# hoyt



## aacosta (Dec 18, 2015)

Looking at Torrex XT or Axius. Torrex is $700 Axius $800. Any pros, cons, opinions? Thanks


----------



## WhitetailNWalleye (Jul 20, 2019)

If your certain those are the models you want, shoot them both about 5 times in a row. Then alternate back and forth between the two bows shot for shot until you can decide which one you like more. I recently went and shot a bunch of bows and I shot the rx-5 and ventum, but I didn't shoot either of the models you mentioned so I can't be any help there.

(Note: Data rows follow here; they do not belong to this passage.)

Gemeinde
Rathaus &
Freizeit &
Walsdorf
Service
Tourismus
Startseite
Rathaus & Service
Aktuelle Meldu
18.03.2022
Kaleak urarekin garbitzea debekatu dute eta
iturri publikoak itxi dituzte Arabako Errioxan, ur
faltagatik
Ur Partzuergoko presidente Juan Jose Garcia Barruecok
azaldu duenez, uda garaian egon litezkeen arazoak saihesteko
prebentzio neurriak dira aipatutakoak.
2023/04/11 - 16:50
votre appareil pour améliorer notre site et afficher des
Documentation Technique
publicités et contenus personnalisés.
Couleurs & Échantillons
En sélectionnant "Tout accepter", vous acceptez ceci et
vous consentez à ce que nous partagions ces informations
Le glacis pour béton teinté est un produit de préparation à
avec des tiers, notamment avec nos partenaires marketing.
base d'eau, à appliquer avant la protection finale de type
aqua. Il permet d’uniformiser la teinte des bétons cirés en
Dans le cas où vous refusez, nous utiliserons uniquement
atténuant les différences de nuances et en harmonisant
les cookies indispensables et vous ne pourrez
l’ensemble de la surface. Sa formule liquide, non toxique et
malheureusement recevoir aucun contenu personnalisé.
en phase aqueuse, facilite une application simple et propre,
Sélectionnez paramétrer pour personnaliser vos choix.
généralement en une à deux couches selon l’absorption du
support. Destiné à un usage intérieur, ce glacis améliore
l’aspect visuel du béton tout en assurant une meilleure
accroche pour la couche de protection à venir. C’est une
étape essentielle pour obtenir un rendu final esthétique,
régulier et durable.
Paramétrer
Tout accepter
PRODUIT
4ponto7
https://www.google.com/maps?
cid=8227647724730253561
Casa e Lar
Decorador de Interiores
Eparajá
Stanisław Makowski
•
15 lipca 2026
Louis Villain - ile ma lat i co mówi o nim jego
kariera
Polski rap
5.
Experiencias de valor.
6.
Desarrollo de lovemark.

My final two bows came down to the rx-5 and the Matthew's v3. I never thought I'd own a Matthew's but it's a damn good shooting bow so it's what I'll be hunting with next season.


----------



## 454casull (Jan 6, 2005)

Both are very short ATA, 6" brace height too. The Axius is a 2020 model that looks like it is not in the 2021 line-up. What is your DL? If over 27" I would think these would present some string angle issues. You have to shoot them, small so good box/pop up blind bow.


----------



## Namrock (Apr 12, 2016)

454 knows his $*:+ when it comes to archery.

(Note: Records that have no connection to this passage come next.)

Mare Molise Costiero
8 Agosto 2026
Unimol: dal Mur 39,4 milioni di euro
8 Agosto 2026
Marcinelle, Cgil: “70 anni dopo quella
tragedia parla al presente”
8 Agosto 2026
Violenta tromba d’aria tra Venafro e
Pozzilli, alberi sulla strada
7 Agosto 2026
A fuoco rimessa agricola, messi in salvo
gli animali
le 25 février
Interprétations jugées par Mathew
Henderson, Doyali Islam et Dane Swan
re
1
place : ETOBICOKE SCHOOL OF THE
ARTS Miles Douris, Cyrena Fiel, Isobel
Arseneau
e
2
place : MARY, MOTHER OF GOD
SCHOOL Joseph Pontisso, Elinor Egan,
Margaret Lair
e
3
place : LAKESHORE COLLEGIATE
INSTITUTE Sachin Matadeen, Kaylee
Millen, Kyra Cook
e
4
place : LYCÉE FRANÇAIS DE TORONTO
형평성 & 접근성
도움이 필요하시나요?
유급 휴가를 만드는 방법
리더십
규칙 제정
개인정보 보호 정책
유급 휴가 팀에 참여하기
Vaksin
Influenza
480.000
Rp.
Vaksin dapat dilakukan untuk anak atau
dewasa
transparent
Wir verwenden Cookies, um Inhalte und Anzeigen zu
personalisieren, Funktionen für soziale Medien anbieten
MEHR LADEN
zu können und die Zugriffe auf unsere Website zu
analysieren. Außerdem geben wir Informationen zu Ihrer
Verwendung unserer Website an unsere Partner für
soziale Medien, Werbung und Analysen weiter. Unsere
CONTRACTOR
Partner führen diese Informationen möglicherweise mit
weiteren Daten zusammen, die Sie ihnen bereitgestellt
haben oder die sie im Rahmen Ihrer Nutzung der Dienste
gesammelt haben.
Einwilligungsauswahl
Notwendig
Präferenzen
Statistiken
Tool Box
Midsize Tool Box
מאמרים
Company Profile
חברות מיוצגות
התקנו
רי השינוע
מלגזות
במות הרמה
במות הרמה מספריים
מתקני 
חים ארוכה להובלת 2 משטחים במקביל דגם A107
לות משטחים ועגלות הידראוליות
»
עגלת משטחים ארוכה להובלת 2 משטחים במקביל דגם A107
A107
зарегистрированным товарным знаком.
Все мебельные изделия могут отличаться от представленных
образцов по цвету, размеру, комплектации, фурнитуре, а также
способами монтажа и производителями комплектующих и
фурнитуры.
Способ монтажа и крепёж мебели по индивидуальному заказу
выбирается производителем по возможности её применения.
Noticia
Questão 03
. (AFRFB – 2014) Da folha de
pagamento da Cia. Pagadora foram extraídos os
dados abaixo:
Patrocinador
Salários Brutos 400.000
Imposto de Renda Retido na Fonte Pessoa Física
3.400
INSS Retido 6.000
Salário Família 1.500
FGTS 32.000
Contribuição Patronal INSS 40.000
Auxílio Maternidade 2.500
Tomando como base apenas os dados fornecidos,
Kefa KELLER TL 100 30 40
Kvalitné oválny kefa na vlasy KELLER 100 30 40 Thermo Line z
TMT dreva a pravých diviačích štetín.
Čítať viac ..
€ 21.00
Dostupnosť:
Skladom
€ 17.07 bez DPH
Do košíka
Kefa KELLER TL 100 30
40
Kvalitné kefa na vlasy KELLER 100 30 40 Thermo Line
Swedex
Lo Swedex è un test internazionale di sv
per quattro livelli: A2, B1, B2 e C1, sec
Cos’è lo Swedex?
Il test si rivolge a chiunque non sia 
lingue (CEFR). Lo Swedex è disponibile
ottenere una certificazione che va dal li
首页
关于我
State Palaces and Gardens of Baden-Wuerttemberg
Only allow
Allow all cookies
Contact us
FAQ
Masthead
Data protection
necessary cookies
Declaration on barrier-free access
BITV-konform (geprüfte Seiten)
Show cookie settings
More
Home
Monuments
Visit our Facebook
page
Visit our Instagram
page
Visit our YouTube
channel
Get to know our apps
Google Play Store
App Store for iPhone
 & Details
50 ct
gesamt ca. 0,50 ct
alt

Hmmmmmm, now where is @Hoytman5 when you need him????


----------



## aacosta (Dec 18, 2015)

Not 100% set on these, have wanted a hoyt and like the price range. I've only had 2 bows. First was a darton handed down, the second a entry level bear I just sold, a 2012 model. Draw length is 27.5


----------



## WhitetailNWalleye (Jul 20, 2019)

aacosta said:


> Not 100% set on these, have wanted a hoyt and like the price range. I've only had 2 bows. First was a darton handed down, the second a entry level bear I just sold, a 2012 model. Draw length is 27.5


The bow shop should be more than happy to let you shoot pretty much anything they have for sale. I'd recommend going and shooting a number of bows in your price range and see what you like the most. I.e when I went we shot 2 hoyts, 2 mathews, a bowtech, a prime, and a pse.


----------



## aacosta (Dec 18, 2015)

That is the ultimate plan, bow shop next weekend.


----------



## WhitetailNWalleye (Jul 20, 2019)

aacosta said:


> That is the ultimate plan, bow shop next weekend.


Awesome! Have fun and happy shopping lol. I'm the most excited I've been to shoot this summer than I have been in a long time after getting mine. Mine is my first new one.


----------



## aacosta (Dec 18, 2015)

Well not a hoyt.... haha, ended up with a mathews vertix. Waiting on it to be delivered


----------



## WhitetailNWalleye (Jul 20, 2019)

aacosta said:


> Well not a hoyt.... haha, ended up with a mathews vertix. Waiting on it to be delivered


Congrats! Hopefully the wait won't be too long!


----------